You made it through the snowflakes and black ice to come all the way back to paradise.
I’m glad to see that many have returned to our humble abode, and many have joined us on our mission to BE EXCEPTIONAL (BC tagline for those who didn’t care to know).
Although I love to see all your beautiful faces, there is still one problem:
Everything under your neck.
WARNING: DO NOT BECOME OFFENDED. I AM TALKING ABOUT YOUR CLOTHES, NOT YOU.
I know that it is winter and everyone wants to stay warm. I GET IT.
No one says,“being cute” requires you to be Eskimoed out (Eskimos are undeniably cute, yet I don’t know where you can find polar bear fur this season).
Instead, I see you guys packing on the layers.
Literally, guys on campus are definitely going the utilitarian fashion route.
If it’s durable, warm, and has about 20 pockets. It’s good to go.
As far as the eye can see, there is Northface this and that. I’m so tired of seeing the typical Northwesterner:
It’s all in the name. Apparently, there is no other brand that fully represents the Northwest and keeps you warm at the same time.
Sweatshirt for a school you wish you could attend:
Well, I’m not one to crush dreams, but since people like to visualize their goals, why not wear them?

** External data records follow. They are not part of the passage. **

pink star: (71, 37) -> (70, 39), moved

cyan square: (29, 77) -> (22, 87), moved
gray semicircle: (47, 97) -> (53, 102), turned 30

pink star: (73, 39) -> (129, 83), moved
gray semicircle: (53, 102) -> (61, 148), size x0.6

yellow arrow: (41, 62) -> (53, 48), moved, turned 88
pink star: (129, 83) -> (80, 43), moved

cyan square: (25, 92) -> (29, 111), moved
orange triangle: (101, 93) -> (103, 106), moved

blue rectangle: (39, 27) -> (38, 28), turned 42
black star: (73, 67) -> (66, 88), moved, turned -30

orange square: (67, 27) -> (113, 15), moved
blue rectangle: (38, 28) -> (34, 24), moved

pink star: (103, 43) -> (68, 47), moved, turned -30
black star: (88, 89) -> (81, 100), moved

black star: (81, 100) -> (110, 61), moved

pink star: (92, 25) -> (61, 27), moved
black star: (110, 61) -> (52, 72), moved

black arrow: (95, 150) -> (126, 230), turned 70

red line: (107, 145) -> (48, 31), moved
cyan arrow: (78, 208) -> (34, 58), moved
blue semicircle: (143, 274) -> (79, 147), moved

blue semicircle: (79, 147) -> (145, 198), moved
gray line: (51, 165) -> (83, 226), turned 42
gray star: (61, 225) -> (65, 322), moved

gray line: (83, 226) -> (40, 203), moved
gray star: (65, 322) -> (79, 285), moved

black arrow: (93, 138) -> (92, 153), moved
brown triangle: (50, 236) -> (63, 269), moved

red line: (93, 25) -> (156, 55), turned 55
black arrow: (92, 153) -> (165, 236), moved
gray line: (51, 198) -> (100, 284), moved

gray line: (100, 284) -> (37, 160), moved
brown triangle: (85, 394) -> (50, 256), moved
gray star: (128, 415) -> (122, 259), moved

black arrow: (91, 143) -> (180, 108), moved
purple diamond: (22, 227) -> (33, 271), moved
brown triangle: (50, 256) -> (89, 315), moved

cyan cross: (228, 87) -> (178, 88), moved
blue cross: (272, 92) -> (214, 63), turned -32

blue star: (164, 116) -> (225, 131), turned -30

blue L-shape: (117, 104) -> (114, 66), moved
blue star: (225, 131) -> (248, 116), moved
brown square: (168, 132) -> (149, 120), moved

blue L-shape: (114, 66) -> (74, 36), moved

I have no problem with sweats, but at least wear clean ones. No one wants to see ketchup and mustard stains from your overpriced BC burger. Also, if you are wearing sweats, DO NOT think that you are MR. GQ. I’m sorry, but I don’t think Hugo Boss has featured any sweats in it lately.
School is NOT A
BUT, kudos to the few who are rocking the heather grey pea-coats (black is definitely overrated), scarves, beanies, boots, and filling in the blanks with the other necessities. You defy the typical Seattleite mentality and dress for comfort while looking exceptional.

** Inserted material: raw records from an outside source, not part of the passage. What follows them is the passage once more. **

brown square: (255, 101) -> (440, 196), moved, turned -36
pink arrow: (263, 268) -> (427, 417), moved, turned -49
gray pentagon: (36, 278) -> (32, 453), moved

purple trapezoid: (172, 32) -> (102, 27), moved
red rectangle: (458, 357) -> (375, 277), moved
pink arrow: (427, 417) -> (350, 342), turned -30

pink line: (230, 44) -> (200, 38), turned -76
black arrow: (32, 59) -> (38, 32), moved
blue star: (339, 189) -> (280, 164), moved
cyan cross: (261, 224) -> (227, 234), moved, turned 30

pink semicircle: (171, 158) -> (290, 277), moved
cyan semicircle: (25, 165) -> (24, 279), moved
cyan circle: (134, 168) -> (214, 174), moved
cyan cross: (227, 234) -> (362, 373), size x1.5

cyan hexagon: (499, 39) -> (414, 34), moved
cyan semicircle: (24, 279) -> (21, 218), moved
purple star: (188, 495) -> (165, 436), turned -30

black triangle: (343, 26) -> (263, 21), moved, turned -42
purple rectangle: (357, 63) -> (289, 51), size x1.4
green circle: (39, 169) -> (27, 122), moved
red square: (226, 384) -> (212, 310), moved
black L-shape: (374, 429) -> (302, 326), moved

The sweatshirt, UGG, and lulu combo is getting really old. It’s 2011, please don’t go there AGAIN.
Try something new.
Sure, lulus are easy to wear, guys love everything about them, and no one looks bad in them.

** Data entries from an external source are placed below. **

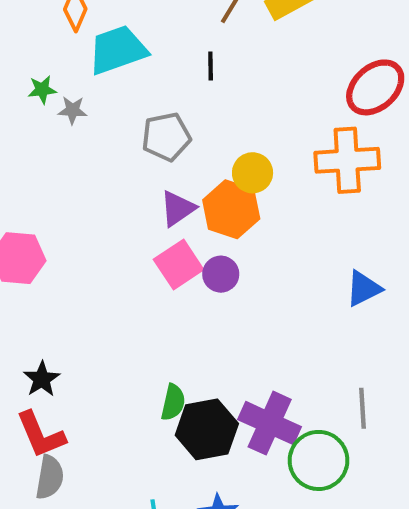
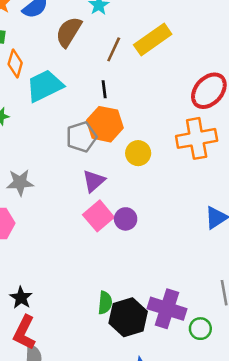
gray star: (73, 110) -> (20, 183), moved, size x1.5
orange hexagon: (231, 209) -> (105, 124), moved
red L-shape: (41, 435) -> (24, 333), turned 56
green circle: (319, 460) -> (200, 329), size x0.6

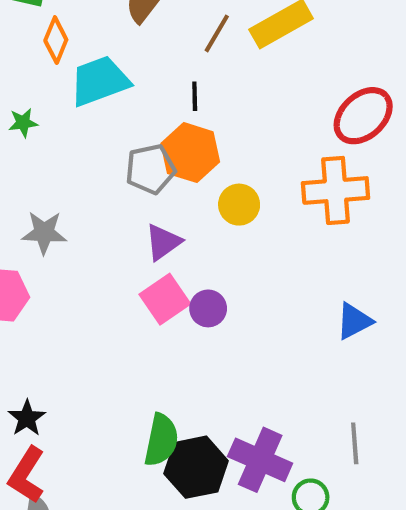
green semicircle: (105, 303) -> (161, 440), size x1.4

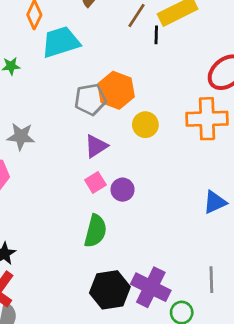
black line: (195, 96) -> (156, 35), moved
pink square: (165, 299) -> (95, 182), size x0.7
green semicircle: (161, 440) -> (95, 231), moved

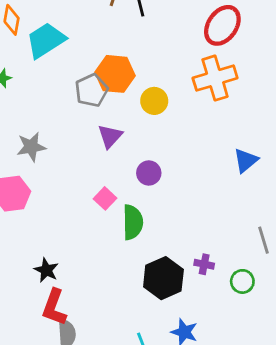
pink square: (95, 182) -> (105, 198), moved
purple cross: (151, 287) -> (204, 264), size x0.5

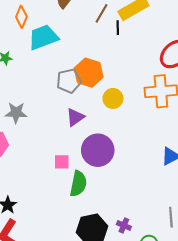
purple circle: (149, 173) -> (98, 150), size x1.8
pink square: (105, 198) -> (62, 162), turned 35

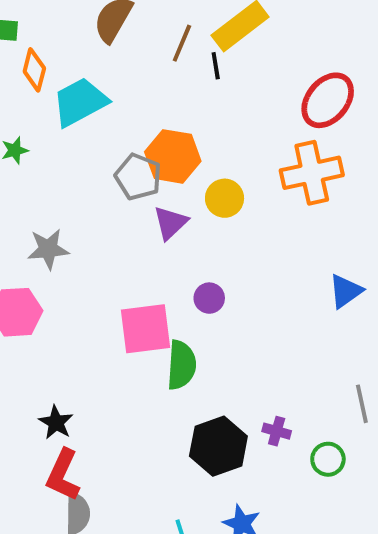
gray pentagon: (69, 81) -> (138, 177), turned -30
purple triangle: (75, 117) -> (170, 223), moved
purple circle: (98, 150) -> (209, 298), size x0.5
pink square: (62, 162) -> (146, 329), size x1.8

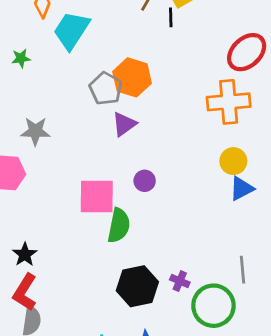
cyan trapezoid: (80, 102) -> (71, 30), turned -36
yellow circle: (225, 198) -> (233, 161), moved
green circle: (328, 459) -> (213, 306), size x1.8

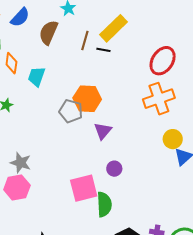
black line: (171, 17) -> (103, 50), turned -64
cyan trapezoid: (71, 30) -> (37, 77), size x0.7
purple triangle: (124, 124) -> (103, 131), moved
gray star: (35, 131) -> (21, 163), moved, turned 30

Yet they are BORING, and you will become too predictable. Your weeks worth of outfits that you have on rotation will be used for bingo games. I doubt you want someone to get the BINGO and predict your fashion failure.
However, the typical BELLEVUE GIRL style is not the only trend thats in question:
Skinny jeans that don’t fit: I doubt you want someone to yell, “JELLY ROLLS COME OUT TO PLAY”. This is not the movie, “The Warriors”. Go a size up or go to Free People. Their pants are like leggings, so they stretch as you wear them.
I know that you are trying to be creative and add a bunch of different textures, colors, and styles. STOP. Most people can’t multitask efficiently. Clothing goes the same way.
Kudos to the girls with the printed tights, knee high boots, and actual COATS. Ladies, cover up you goods. I don’t think you want them to freeze off.